In 2007, LIRS investigated conditions for families in detention and issued the “Locking Up Family Values” report which concluded that the use of jail-like detention for families is inhumane and never appropriate. In 2008, LIRS and several ELCA bishops, including signors to this statement, visited detention facilities in Virginia, New Jersey, Michigan, and Washington. The Michigan delegation heard accounts of how difficult it was to use telephones—a lifeline to legal counsel and family—or to visit with loved ones. In a New Jersey facility, the delegation met an asylum seeker from Tibet who had been detained for months. Lutheran and other faith leaders regularly hold vigils outside the New Jersey facility and minister to those in detention.
We are deeply troubled that our nation would resort to detention under what amounts to punitive prison conditions, against individuals who pose no threat to the community or national security. We are equally concerned that the federal government does not have adequate safeguards to ensure humane treatment for those detained. Our country should provide safe and humane conditions for anyone deprived of their liberty, no matter why they are being detained. The bill accomplishes that by setting clear, enforceable standards for the government to implement.

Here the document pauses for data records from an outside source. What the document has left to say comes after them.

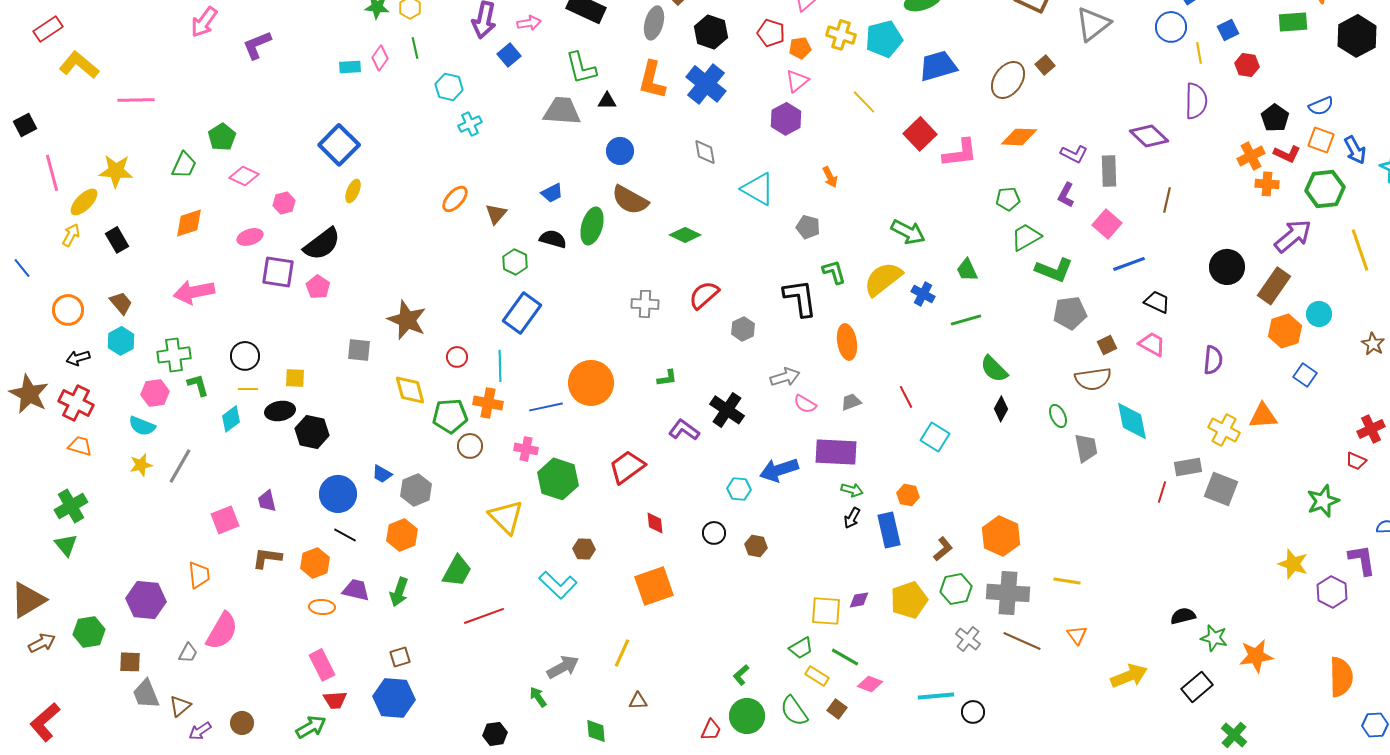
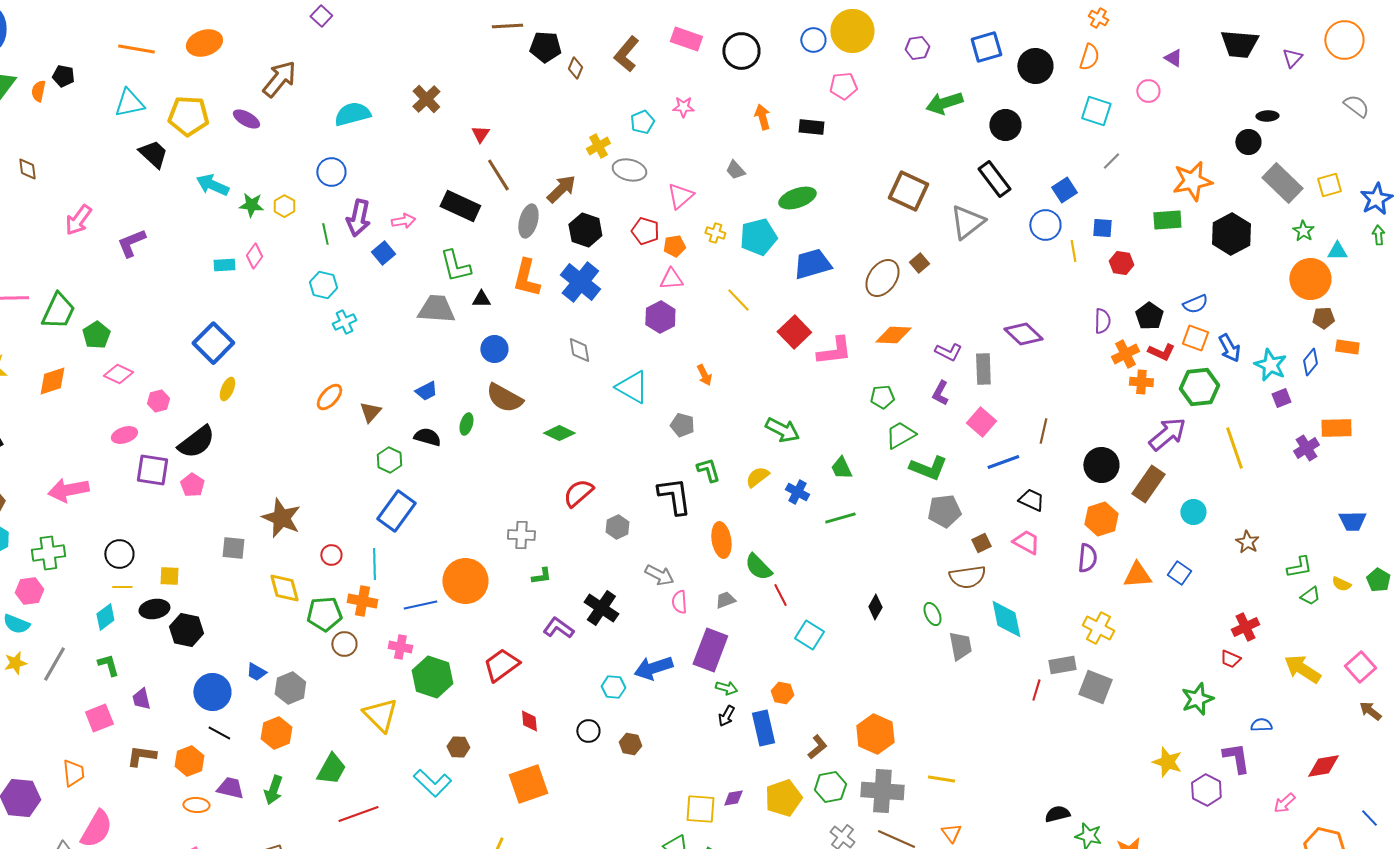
blue square: (1228, 30) -> (1102, 228), turned 30
yellow cross: (841, 35) -> (715, 233), size x0.7
green line: (415, 48) -> (325, 234), moved
pink triangle: (797, 81) -> (671, 279), turned 35
purple semicircle: (1196, 101) -> (1102, 321), moved, size x0.7
green trapezoid: (184, 165) -> (58, 311), moved, size x1.4
brown line: (1167, 200) -> (1043, 431), moved
orange diamond: (189, 223) -> (52, 381), moved
green ellipse: (592, 226) -> (466, 424), size x0.6
yellow semicircle: (883, 279) -> (757, 477), size x0.6
gray cross: (645, 304) -> (521, 535), moved
orange hexagon: (1285, 331) -> (1101, 519), moved
green semicircle: (994, 369) -> (758, 567), moved
gray arrow: (785, 377) -> (659, 575), turned 44
green L-shape: (198, 385) -> (108, 665), moved
pink semicircle: (805, 404) -> (679, 602), turned 55
orange triangle: (1263, 416) -> (1137, 575), moved
purple rectangle: (836, 452) -> (710, 650), turned -72

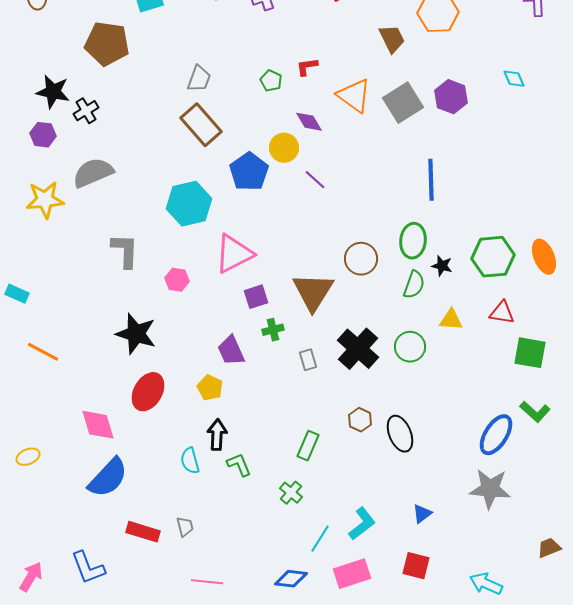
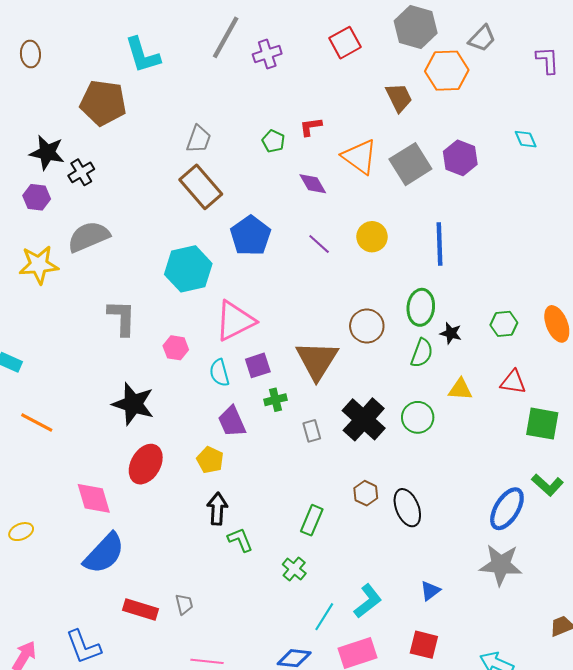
yellow circle: (284, 148) -> (372, 237), moved
green hexagon: (493, 257) -> (504, 324), size x0.6
cyan semicircle: (190, 461) -> (219, 373), moved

Failure to Explore Less Costly and More Humane Alternatives
The government’s over-reliance on detention is particularly disturbing in that many of those detained, and some of those who have died, are members of vulnerable groups that deserve protection, not incarceration. They include asylum seekers and victims of torture, persons who come to the United States for refuge from persecution only to find themselves behind bars until their cases can be heard. They include families with young children and sometimes even nursing mothers,another signal that our government is not making judicious use of detention. Many detainees pose no threat to public safety and are good candidates for release into the community.
In answer to this problem, the Immigration Oversight and Fairness Act of 2009 increases the use of alternatives to detention and other release options for vulnerable persons and other immigration detainees. Release is more humane for detainees and increases their ability to access legal assistance. By releasing more people back to their families and communities in ways that still ensure they will appear at court, this bill saves taxpayers millions of dollars in unnecessary detention costs while improving the enforcement of immigration laws.
Protection for Children
Children picked up alone near border checkpoints are sometimes held in short-term holding areas that have poor quality food, shelter, or living conditions for children. LIRS and its national partners serve thousands of these children, many who are migrating because they are victims of abuse, persecution, or trafficking and deserve better treatment than border facilities are providing. The Immigration Oversight and Fairness Act of 2009 will increase training for immigration officers, facilitate speedy transfers of these children to better-equipped shelter facilities, and improve general protections for this vulnerable group.
The government’s rapidly escalating use of detention is having a devastating and counterproductive impact on our families, children and communities. Ultimately, if the measure of a civilized society is how we treat the most vulnerable, the over-reliance on detention takes us down a path that undermines not only the dignity of those we detain but also our country’s core values. As Lutheran leaders we believe that the current approach has gone too far. We join Representative Roybal-Allard in her effort to reform our immigration detention system.
For questions or comment contact Gregory Chen, LIRS director for legislative affairs, at 202-626-7933 or email@example.com.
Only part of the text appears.